Salgo pues, como medida de precaución, con mi colega Lena Hansen a poner gasolina, como cuando en Miami se anuncia la proximidad de un huracán. La gasolinera, en la esquina de Le Jeune Road Avenida 42 y la célebre Calle 8 de Miami, la más próxima a la oficina está muy ocupada, es un entra y sale de automovilistas que hacen lo que yo. Me siento turbado, embotado, como si me tocara una parte —y así ha sido en realidad—, una porción de una gran tragedia colectiva. Se percibe en el aire como un duelo ajeno pero a la vez propio, y el pensar continuo en lo que ha pasado, como cuando uno se queda maquinando por horas en la emocionante película que acaba de ver.

Y el triste privilegio de saber que se es testigo de un suceso ya extraordinario, terriblemente extraordinario, en la historia de la gran nación americana.

Y la impotencia...

Porque, ¿cómo se puede castigar a un enemigo irregular, obícuo y —¡peor aún!—, cómo nos podremos proteger de él si no lo vemos, si no sabemos dónde está? El único lado bueno de esta atrocidad es que sirvió como diagnóstico de convicciones para que los que ya amábamos a este país lo amáramos más, y para los que ignoraban que lo amaban, se dieran cuenta… y cuánto.

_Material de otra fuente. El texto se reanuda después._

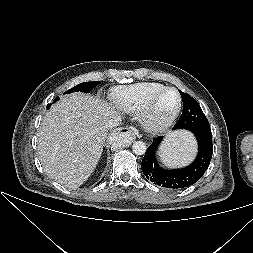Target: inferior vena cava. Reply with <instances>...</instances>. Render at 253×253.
I'll return each instance as SVG.
<instances>
[{
    "label": "inferior vena cava",
    "mask_w": 253,
    "mask_h": 253,
    "mask_svg": "<svg viewBox=\"0 0 253 253\" xmlns=\"http://www.w3.org/2000/svg\"><path fill=\"white\" fill-rule=\"evenodd\" d=\"M122 117L120 115H114L108 122V128H113L121 124Z\"/></svg>",
    "instance_id": "obj_1"
}]
</instances>
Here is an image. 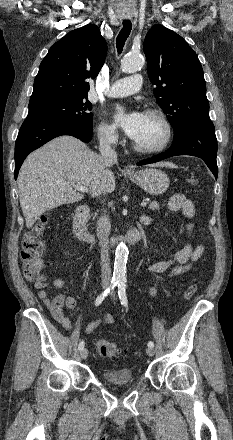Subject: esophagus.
Here are the masks:
<instances>
[{
  "instance_id": "esophagus-1",
  "label": "esophagus",
  "mask_w": 233,
  "mask_h": 440,
  "mask_svg": "<svg viewBox=\"0 0 233 440\" xmlns=\"http://www.w3.org/2000/svg\"><path fill=\"white\" fill-rule=\"evenodd\" d=\"M125 171H126V172H129V173H130V172H133V170H132L131 168H129V167H126Z\"/></svg>"
}]
</instances>
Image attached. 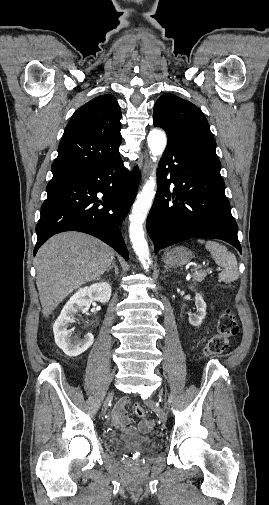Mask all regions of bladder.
<instances>
[{
    "label": "bladder",
    "mask_w": 269,
    "mask_h": 505,
    "mask_svg": "<svg viewBox=\"0 0 269 505\" xmlns=\"http://www.w3.org/2000/svg\"><path fill=\"white\" fill-rule=\"evenodd\" d=\"M116 445H129L134 447L150 445L153 439L150 436L120 437L115 441Z\"/></svg>",
    "instance_id": "31cf9c89"
}]
</instances>
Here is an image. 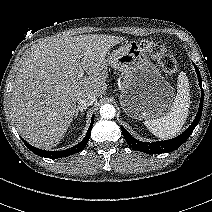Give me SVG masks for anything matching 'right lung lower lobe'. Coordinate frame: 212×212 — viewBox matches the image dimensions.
<instances>
[{
  "mask_svg": "<svg viewBox=\"0 0 212 212\" xmlns=\"http://www.w3.org/2000/svg\"><path fill=\"white\" fill-rule=\"evenodd\" d=\"M93 118H94V116L92 117L91 125H90V127L87 131L85 138L79 144H77V145H75L72 148L67 149V150L46 151V150L35 148L32 145H30L29 143H27L25 140H23V139L22 140L30 151H32L33 153H35V154H37L41 157L55 159V158H62V157H66V156H69V155H73L75 153L80 152L87 145V142L90 138L91 128H92V125H93Z\"/></svg>",
  "mask_w": 212,
  "mask_h": 212,
  "instance_id": "obj_1",
  "label": "right lung lower lobe"
}]
</instances>
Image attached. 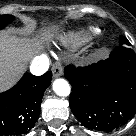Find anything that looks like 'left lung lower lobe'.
Wrapping results in <instances>:
<instances>
[{
  "label": "left lung lower lobe",
  "instance_id": "obj_1",
  "mask_svg": "<svg viewBox=\"0 0 136 136\" xmlns=\"http://www.w3.org/2000/svg\"><path fill=\"white\" fill-rule=\"evenodd\" d=\"M65 77L72 85L70 107L89 129L111 131L136 112V55L119 45L111 59L84 68L68 66Z\"/></svg>",
  "mask_w": 136,
  "mask_h": 136
}]
</instances>
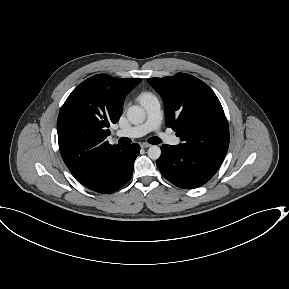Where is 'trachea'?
<instances>
[{
	"instance_id": "3493384b",
	"label": "trachea",
	"mask_w": 289,
	"mask_h": 289,
	"mask_svg": "<svg viewBox=\"0 0 289 289\" xmlns=\"http://www.w3.org/2000/svg\"><path fill=\"white\" fill-rule=\"evenodd\" d=\"M130 142H131V140L129 138H125V137L120 138L118 140L119 144H129ZM148 142L151 144H159L161 142V140L158 137H151V138H149Z\"/></svg>"
}]
</instances>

En un instante de una bella mañana otoñal en casi todo el territorio nacional, perdimos la virginidad terrorista y nos estrenamos a las malas en el sobresalto del atentado despiadado no contra las instituciones, el gobierno o las fuerzas armadas, sino contra gente común e inocente. En un segundo nos agregamos a la hasta ese momento remota para nosotros nómina de naciones como España, Israel, Inglaterra, Colombia y otras que sufren o han sufrido sistemáticamente el zarpazo brutal de un acto terrorista que, como el terremoto, sin aviso le cambia la vida a cualquiera de sopetón.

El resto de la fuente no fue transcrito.